His comments came two days after Wells Fargo & Co sold $12.25 billion in stock, raising money to help it exit the government's Troubled Asset Relief Program.
Within the past week, Bank of America Corp repaid bailout funds, and Wells Fargo and Citigroup Inc announced plans to do so.
Rohr said Pittsburgh-based PNC is talking to regulators and has not been pressured to repay the money it took from TARP.
"We'll pay it back next year for sure," he said, but he declined to specify when.
PNC received government aid to help fund its acquisition of Cleveland-based National City Corp at the end of last year.
The fifth-largest U.S. bank by assets, PNC has been regarded as one of the strongest banks during the financial crisis.
Rohr said that while PNC has been busy integrating National City, he expects to expand further.
PNC will likely participate in the future in auctions for failed banks held by the Federal Deposit Insurance Corp, he said.
"We're always looking to try to expand market share in certain of our markets," he said, noting the bank will target places where it has less market share, such as in Florida, St. Louis and Chicago.

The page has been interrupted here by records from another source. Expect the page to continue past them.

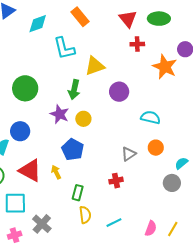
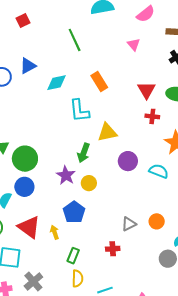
green circle: (25, 88) -> (25, 159), moved
cyan semicircle: (150, 117) -> (159, 171), moved

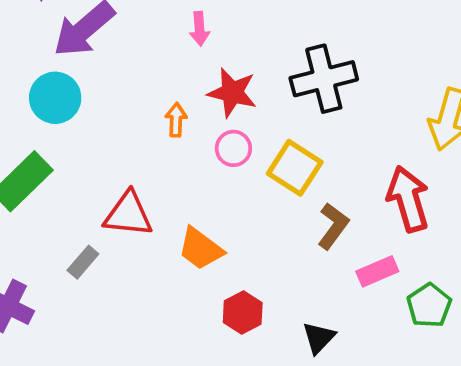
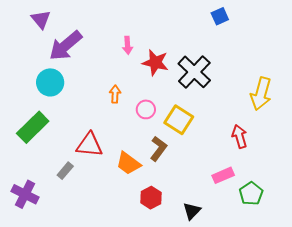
black cross: (324, 79) -> (194, 72), turned -32
red star: (232, 92) -> (155, 63), moved
red arrow: (408, 199) -> (240, 136), size x0.7
brown L-shape: (333, 226) -> (158, 149), moved

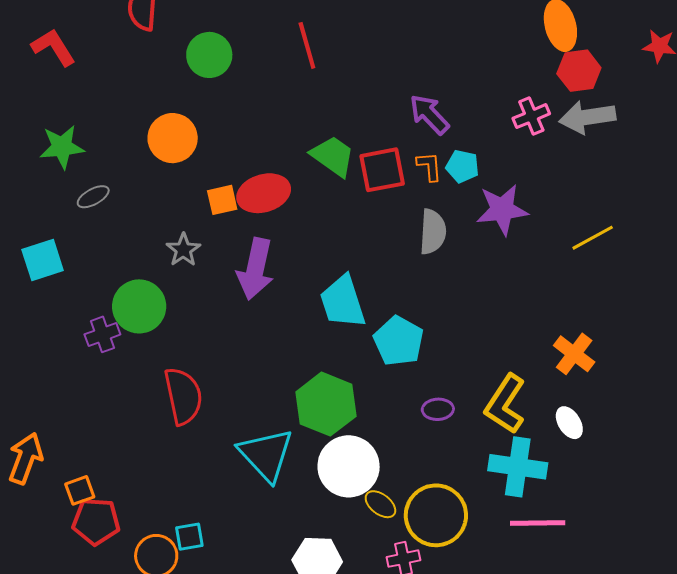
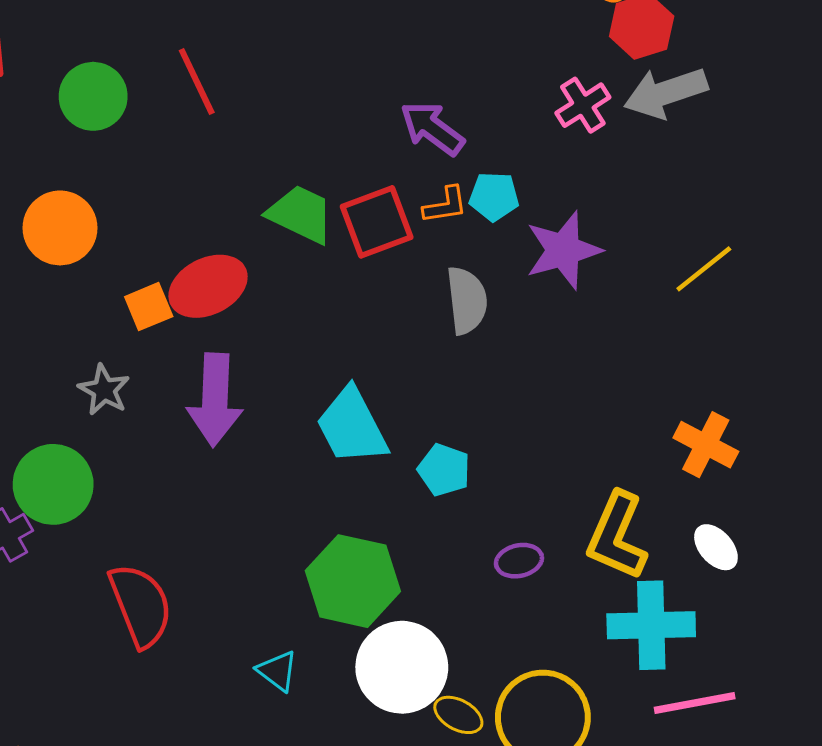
red line: (307, 45) -> (197, 82), moved
orange L-shape: (429, 166) -> (445, 205), turned 96
cyan pentagon: (399, 341) -> (444, 470), size x0.7
cyan triangle: (266, 455) -> (277, 671), size x0.5

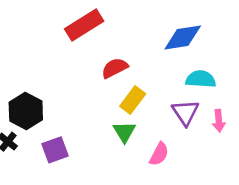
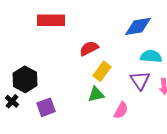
red rectangle: (84, 25) -> (51, 20), moved, turned 32
green triangle: (124, 132) -> (96, 94), turned 48

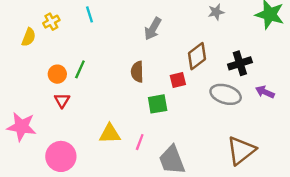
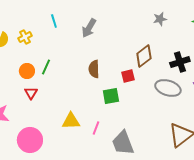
yellow cross: (51, 22) -> (25, 37), moved
gray arrow: (153, 29) -> (89, 28), moved

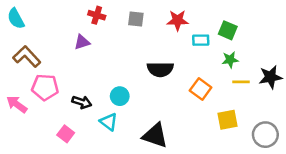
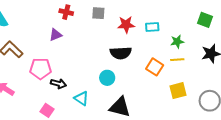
red star: (178, 20) -> (126, 25), moved
green square: (228, 30) -> (205, 20), moved
yellow line: (241, 82) -> (177, 60), moved
pink pentagon: (45, 87) -> (41, 69), moved
cyan circle: (120, 96) -> (107, 78), moved

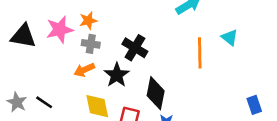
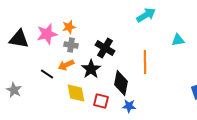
cyan triangle: (230, 37) -> (178, 40), turned -48
orange line: (200, 53) -> (145, 62), moved
black line: (44, 102) -> (47, 74), moved

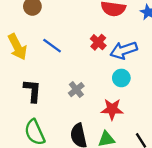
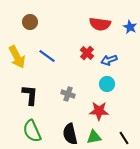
blue arrow: (124, 50) -> (109, 60), size x0.7
gray cross: (76, 90) -> (68, 94), turned -32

Separately, Rohr said he believes the economy is "bottoming out" but he expects a slow recovery, with construction and real estate in particular likely to struggle through to 2011.
"Unemployment is still at 10 percent so it doesn't feel like we're doing great. It still feels like we're in a recession," he said.
But he added, "I think we will have a recovery. I just think it will be slow."